6. As enacted section 200 gives the accused the right to demand that the matter starts de novo and the court is obligated to inform him of that right, every time there occurs an opportunity for taking over of trial. The provision is a clear envisionment of the right to fair trial now enshrined under article 50 of the Constitution.
7. However, the right to a fair hearing is designed to achieve justice and not to defeat it.

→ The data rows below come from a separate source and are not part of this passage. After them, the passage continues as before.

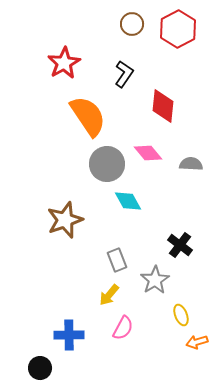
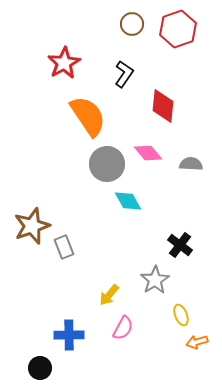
red hexagon: rotated 9 degrees clockwise
brown star: moved 33 px left, 6 px down
gray rectangle: moved 53 px left, 13 px up
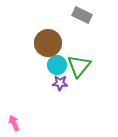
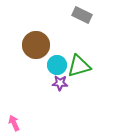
brown circle: moved 12 px left, 2 px down
green triangle: rotated 35 degrees clockwise
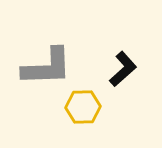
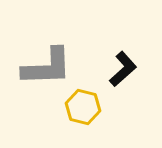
yellow hexagon: rotated 16 degrees clockwise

When applied mechanically the provision portends grave injustice where the rights and obligations of an accused person may be overly protected at the peril of justice being perverted.

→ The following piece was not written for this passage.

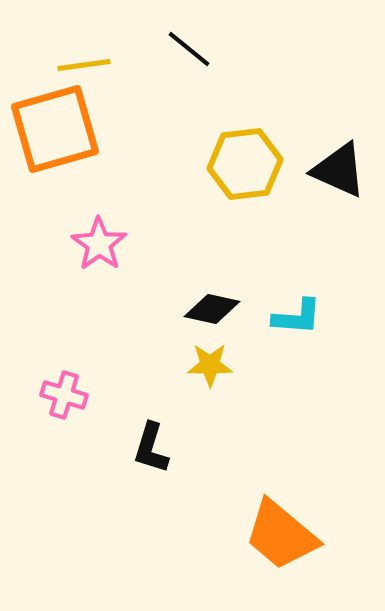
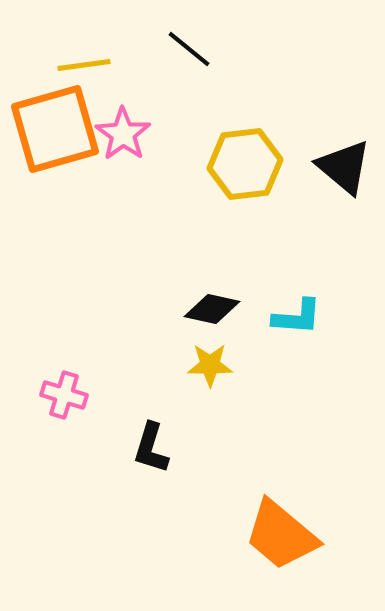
black triangle: moved 5 px right, 3 px up; rotated 16 degrees clockwise
pink star: moved 24 px right, 110 px up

8. Consequently, the courts while reminding itself of the paramount importance of the liberty of a subject have equally taken into account the need that in doing so, no rule of natural justices, statutory protection, evidence and the rule of common sense needs to be sacrificed, abandoned or violated1. 1Ndegwa v Republic [1985] eKLR 535
9. The right of the accused must be balance by the public of policy that where one can be proved to the required standards, to have committed an offence, then the accused needs to answer to the law in that respect and earn what is due from the law by way of a conviction and sentence.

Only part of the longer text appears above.